- Requirement
All records, minus the pictures: write them out exactly.

- Records supplied
________________________________________

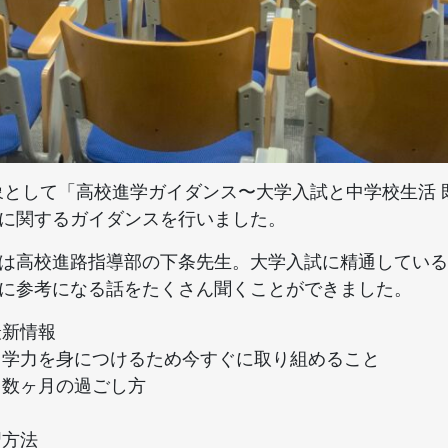
対象として「高校進学ガイダンス〜大学入試と中学校生活
に関するガイダンスを行いました。
は高校進路指導部の下条先生。大学入試に精通している
に参考になる話をたくさん聞くことができました。
最新情報
る学力を身につけるため今すぐに取り組めること
り数ヶ月の過ごし方
習方法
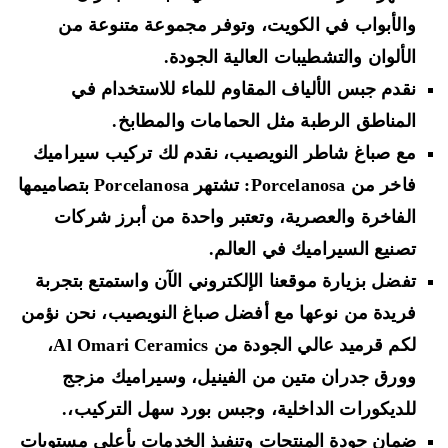
والأبواب في الكويت، وتوفر مجموعة متنوعة من
الألوان والتشطيبات العالية الجودة.
نقدم جبس الألياف المقاوم للماء للاستخدام في
المناطق الرطبة مثل الحمامات والمطابخ.
مع صباغ شاطر النويصيب، نقدم لك تركيب سيراميك
فاخر من Porcelanosa: تشتهر Porcelanosa بتصاميمها
الفاخرة والعصرية، وتعتبر واحدة من أبرز شركات
تصنيع السيراميك في العالم.
تفضل بزيارة موقعنا الإلكتروني الآن واستمتع بتجربة
فريدة من نوعها مع أفضل صباغ النويصيب، نحن نؤمن
لكم قرميد عالي الجودة من Al Omari Ceramics،
وورق جدران متين من الفينيل، وسيراميك مزجج
للديكورات الداخلية، وجبس بورد سهل التركيب،.
ضمان جودة المنتجات وتنفيذ الخدمات بأعلى مستويات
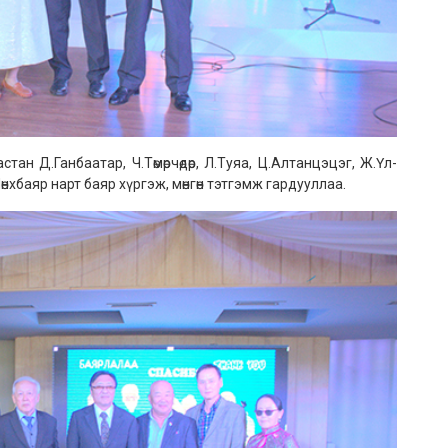
тан Д.Ганбаатар, Ч.Төмөрчөдөр, Л.Туяа, Ц.Алтанцэцэг, Ж.Үл-
нхбаяр нарт баяр хүргэж, мөнгөн тэтгэмж гардууллаа.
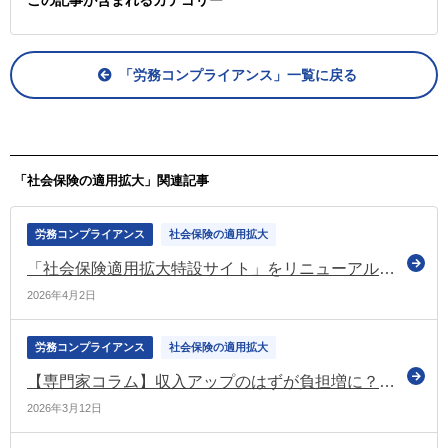
この記事が含まれるカテゴリー
「労務コンプライアンス」一覧に戻る
「社会保険の適用拡大」関連記事
労務コンプライアンス
社会保険の適用拡大
「社会保険適用拡大特設サイト」をリニューアル（厚労省）
2026年4月2日
労務コンプライアンス
社会保険の適用拡大
【専門家コラム】収入アップのはずが負担増に？社保をめぐる“働き方の壁”
2026年3月12日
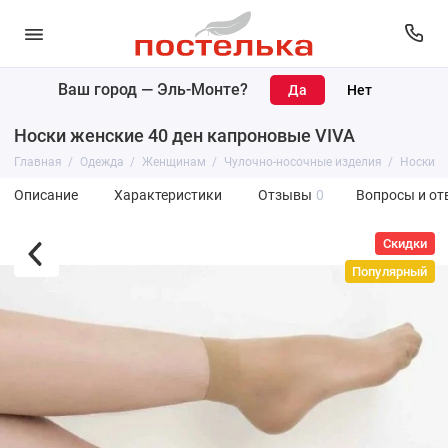
Ваш город —
Эль-Монте
?
Носки женские 40 ден капроновые VIVA
Главная
Одежда
Женщинам
Чулочно-носочные изделия
Носки
Описание
Характеристики
Отзывы
0
Вопросы и от
Скидки
Популярный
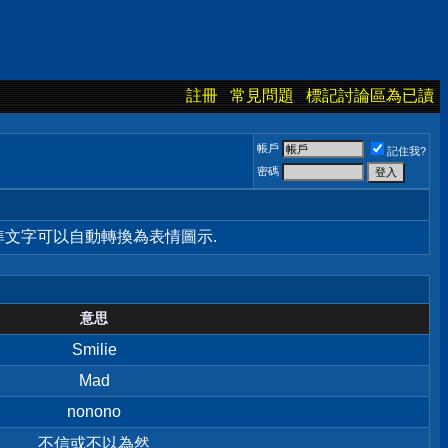
註冊
常見問題
標記討論區為已讀
帳戶
記住我?
密碼
標準文字可以自動轉換為表情圖示.
意思
Smilie
Mad
nonono
不信或不以為然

________________________________________

- Solved exercise
対象として「高校進学ガイダンス〜大学入試と中学校生活
に関するガイダンスを行いました。
は高校進路指導部の下条先生。大学入試に精通している
に参考になる話をたくさん聞くことができました。
最新情報
る学力を身につけるため今すぐに取り組めること
り数ヶ月の過ごし方
習方法
والأبواب في الكويت، وتوفر مجموعة متنوعة من
الألوان والتشطيبات العالية الجودة.
نقدم جبس الألياف المقاوم للماء للاستخدام في
المناطق الرطبة مثل الحمامات والمطابخ.
مع صباغ شاطر النويصيب، نقدم لك تركيب سيراميك
فاخر من Porcelanosa: تشتهر Porcelanosa بتصاميمها
الفاخرة والعصرية، وتعتبر واحدة من أبرز شركات
تصنيع السيراميك في العالم.
تفضل بزيارة موقعنا الإلكتروني الآن واستمتع بتجربة
فريدة من نوعها مع أفضل صباغ النويصيب، نحن نؤمن
لكم قرميد عالي الجودة من Al Omari Ceramics،
وورق جدران متين من الفينيل، وسيراميك مزجج
للديكورات الداخلية، وجبس بورد سهل التركيب،.
ضمان جودة المنتجات وتنفيذ الخدمات بأعلى مستويات
тан Д.Ганбаатар, Ч.Төмөрчөдөр, Л.Туяа, Ц.Алтанцэцэг, Ж.Үл-
нхбаяр нарт баяр хүргэж, мөнгөн тэтгэмж гардууллаа.
この記事が含まれるカテゴリー
「労務コンプライアンス」一覧に戻る
「社会保険の適用拡大」関連記事
労務コンプライアンス
社会保険の適用拡大
「社会保険適用拡大特設サイト」をリニューアル（厚労省）
2026年4月2日
労務コンプライアンス
社会保険の適用拡大
【専門家コラム】収入アップのはずが負担増に？社保をめぐる“働き方の壁”
2026年3月12日
Ваш город —
Эль-Монте
?
Носки женские 40 ден капроновые VIVA
Главная
Одежда
Женщинам
Чулочно-носочные изделия
Носки
Описание
Характеристики
Отзывы
0
Вопросы и от
Скидки
Популярный
註冊
常見問題
標記討論區為已讀
帳戶
記住我?
密碼
標準文字可以自動轉換為表情圖示.
意思
Smilie
Mad
nonono
不信或不以為然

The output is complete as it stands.